Los teatros se preparan (con mascarillas y geles). Se ponen listos (para abrir manteniendo la distancia de seguridad y con el 50 % del aforo) con un ojo puesto en la evolución epidemiológica de la pandemia.

El Festival de Almagro este año se focaliza en producciones españolas en las que brillan las de la Compañía Nacional de Teatro Clásico (CNTC). Una programación donde volverá a reinar Ron Lalá con sus Andanzas y entremeses de Juan Rana pero en la que no deja de haber espectáculos interesantes.

Desde En otro reino extraño una obra que la Joven CNTC ha hecho sobre el amor a partir de textos de Lope dramatizados por Luis Sorolla al Tirant que ha coproducido con el Institut Valencià de Cultura. Pasando por el Lazarillo de Tormes de El Brujo o los recitales de Polvo enamorado de Alberto San Juan o Alma y palabra de San Juan de Lluis Homar y Adriana Ozores. 

Estos son los highlights, los que concentrarán a la crítica y al público, pero como siempre pasa en este festival hay que mirar a otros lados, pues la liebre teatral puede saltar, y de hecho siempre salta, por cualquier lado. Esta vez tiene toda la pinta de que puede saltar con La selva sin amor un breve drama musical de Lope de Vega que pone en pie La máquina real.

En el Grec de Barcelona se encuentran dos espectáculos imperdibles y ya citados. El de Xavier Bobés y el de la Ribot y Tiago Rodrigues. Además de The Scarlett letter de Angélica Liddell (para el que ya no hay entradas), IKIMILIKILIKLIK la nueva propuesta de la cía Marie de Jongh que seguramente hará las delicias de las familias que vayan al teatro, la lectura dramatizada de Covid 451 de Sergio Blanco o A Tocar de Baró D’Evel. 

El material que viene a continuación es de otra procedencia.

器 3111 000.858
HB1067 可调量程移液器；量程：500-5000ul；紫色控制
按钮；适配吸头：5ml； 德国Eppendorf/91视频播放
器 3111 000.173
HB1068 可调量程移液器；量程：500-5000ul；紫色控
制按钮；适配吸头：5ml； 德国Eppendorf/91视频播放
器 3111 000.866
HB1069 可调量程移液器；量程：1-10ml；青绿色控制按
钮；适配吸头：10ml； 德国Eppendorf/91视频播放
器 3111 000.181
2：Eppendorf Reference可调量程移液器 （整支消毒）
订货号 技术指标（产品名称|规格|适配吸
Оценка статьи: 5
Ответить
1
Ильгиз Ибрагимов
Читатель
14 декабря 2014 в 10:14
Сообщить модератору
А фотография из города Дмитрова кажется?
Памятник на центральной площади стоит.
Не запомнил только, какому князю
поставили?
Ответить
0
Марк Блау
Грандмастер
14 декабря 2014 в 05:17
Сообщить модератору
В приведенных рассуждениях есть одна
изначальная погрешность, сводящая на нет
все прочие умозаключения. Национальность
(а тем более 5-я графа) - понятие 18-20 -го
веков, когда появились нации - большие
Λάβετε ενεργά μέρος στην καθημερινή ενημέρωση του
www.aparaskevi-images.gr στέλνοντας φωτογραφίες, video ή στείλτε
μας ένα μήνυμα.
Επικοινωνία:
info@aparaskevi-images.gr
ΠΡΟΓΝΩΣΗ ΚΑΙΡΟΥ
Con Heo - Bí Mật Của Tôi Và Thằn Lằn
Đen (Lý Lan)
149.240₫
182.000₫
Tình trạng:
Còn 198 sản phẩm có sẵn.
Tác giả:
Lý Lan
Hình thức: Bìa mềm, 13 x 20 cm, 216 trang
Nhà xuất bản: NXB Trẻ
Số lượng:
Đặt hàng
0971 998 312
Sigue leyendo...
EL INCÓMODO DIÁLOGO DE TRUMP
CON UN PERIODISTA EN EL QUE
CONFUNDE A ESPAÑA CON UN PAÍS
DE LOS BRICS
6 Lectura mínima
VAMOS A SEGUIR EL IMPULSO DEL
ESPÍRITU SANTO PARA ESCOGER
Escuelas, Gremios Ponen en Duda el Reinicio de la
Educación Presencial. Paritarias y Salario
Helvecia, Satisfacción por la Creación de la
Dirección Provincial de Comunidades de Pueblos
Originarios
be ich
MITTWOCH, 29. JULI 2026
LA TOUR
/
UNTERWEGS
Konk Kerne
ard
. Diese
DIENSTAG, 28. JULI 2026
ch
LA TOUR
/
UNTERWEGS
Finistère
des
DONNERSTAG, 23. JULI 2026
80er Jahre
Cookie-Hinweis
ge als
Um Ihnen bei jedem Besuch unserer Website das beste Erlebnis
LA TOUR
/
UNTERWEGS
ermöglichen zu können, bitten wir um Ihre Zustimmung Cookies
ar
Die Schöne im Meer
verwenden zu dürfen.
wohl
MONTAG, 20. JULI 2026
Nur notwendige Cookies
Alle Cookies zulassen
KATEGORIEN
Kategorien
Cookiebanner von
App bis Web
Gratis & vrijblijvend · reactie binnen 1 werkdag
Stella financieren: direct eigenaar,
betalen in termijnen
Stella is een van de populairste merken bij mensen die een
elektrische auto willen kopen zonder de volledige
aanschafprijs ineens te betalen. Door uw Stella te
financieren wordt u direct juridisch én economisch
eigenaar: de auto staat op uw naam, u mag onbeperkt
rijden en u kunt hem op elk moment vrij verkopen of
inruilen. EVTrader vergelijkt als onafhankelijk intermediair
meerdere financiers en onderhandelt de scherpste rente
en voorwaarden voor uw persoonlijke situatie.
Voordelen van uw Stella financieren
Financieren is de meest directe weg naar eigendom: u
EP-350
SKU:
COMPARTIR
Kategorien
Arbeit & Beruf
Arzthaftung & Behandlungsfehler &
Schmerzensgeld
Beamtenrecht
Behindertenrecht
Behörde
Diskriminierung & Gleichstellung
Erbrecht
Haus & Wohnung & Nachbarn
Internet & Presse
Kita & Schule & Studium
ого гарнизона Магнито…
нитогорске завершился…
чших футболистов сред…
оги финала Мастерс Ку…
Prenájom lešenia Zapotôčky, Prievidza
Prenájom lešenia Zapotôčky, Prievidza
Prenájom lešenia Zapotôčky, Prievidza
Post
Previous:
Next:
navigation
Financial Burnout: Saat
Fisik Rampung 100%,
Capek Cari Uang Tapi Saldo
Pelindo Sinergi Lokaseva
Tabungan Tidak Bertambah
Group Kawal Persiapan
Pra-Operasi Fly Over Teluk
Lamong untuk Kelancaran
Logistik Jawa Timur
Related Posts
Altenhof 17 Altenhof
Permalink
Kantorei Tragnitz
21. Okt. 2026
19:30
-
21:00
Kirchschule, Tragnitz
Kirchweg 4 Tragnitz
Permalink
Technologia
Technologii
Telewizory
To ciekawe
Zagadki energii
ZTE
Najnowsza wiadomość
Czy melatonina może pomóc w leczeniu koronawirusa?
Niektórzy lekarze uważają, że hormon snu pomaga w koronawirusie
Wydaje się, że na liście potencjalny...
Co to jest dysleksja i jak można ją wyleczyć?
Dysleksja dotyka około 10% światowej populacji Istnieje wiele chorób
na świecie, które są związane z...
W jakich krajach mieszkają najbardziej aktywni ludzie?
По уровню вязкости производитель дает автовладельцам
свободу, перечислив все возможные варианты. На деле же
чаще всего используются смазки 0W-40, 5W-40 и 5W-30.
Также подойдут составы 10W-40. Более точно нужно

Aunque, sin duda será Carme Portaceli la que atraerá toda la atención mediática con esa celebración de la vida y estar vivos que está preparando. La propuesta tiene un título largo No passa cada dia que algú ens necessiti (de fet, no és gens habitual que algú ens necessiti) que anuncia un elenco teatralmente increíble y que seguramente impedirá que el espectáculo se repita o se pueda repetir fuera del Grec.

El Festival de Mérida tampoco se queda corto. De hecho, presenta el 75 % de la programación prevista. En la que destaca la comedia Anfitrión. Obra de Moliere que dirige Juan Carlos Rubio, según dicen con un máximo respeto por el texto, con un Pepón Nieto que la protagoniza y la produce. Aunque el festival comienza con una Antígona, como no podía ser de otra manera. Obra del mexicano Daniel Gaitán que llega con todos los reconocimientos desde el otro lado del Atlántico y que la dirige con un elenco español.

Este festival ha dejado el plato fuerte para el final coincidiendo con agosto. Una propuesta que tiene esa marca de la casa tan característica que el empresario teatral Jesús Cimarro le ha dado y con la que ha conseguido tan buenos réditos. Propuesta consistente en poner en escena una obra fiel al festival, de tema grecolatino pero que hable de algún tema político o social que sea tendencia, esté en la calle, con un equipo artístico que incluya en el elenco actores y actrices muy populares y atractivos para el gran público.

A la voz de ¡ya! ponen a las entradas a la venta, para las que, también ya, el público está agotando entradas.

Esta vez, practica el sistema con Penélope, o la Odisea contada desde el punto de vista de la mujer de Ulises. Para ello se ha rodeado de tres mujeres de teatro muy conocidas como son Magui Mira, en la dirección de escena, y Belén Rueda y María Galiana sobre el escenario. Estas dos últimas tan queridas por el público de televisión que seguramente aseguren el cartel de no hay billetes.

¿Todavía hay más propuestas? Sí, las hay. El Teatro de la Abadía, el más activo durante el confinamiento, se desesconfina poco a poco con el objetivo de favorecer la convivencia. Comienza por Inventario de una aspiradora de Bárbara Bañuelos. También saca Sea Wall del #TeatroConfinado en las pantallas para subirlo de nuevo al escenario.

Así que los teatros se preparan (con mascarillas y geles). Se ponen listos (para abrir manteniendo la distancia de seguridad y con el 50 % del aforo) con un ojo puesto en la evolución epidemiológica de la pandemia. Y a la voz de ¡ya! ponen a las entradas a la venta, para las que, también ya, el público está agotando entradas. Y si no que se lo digan al Canal, a la Abadía y al Grec que ya hay funciones para le que han puesto sold out.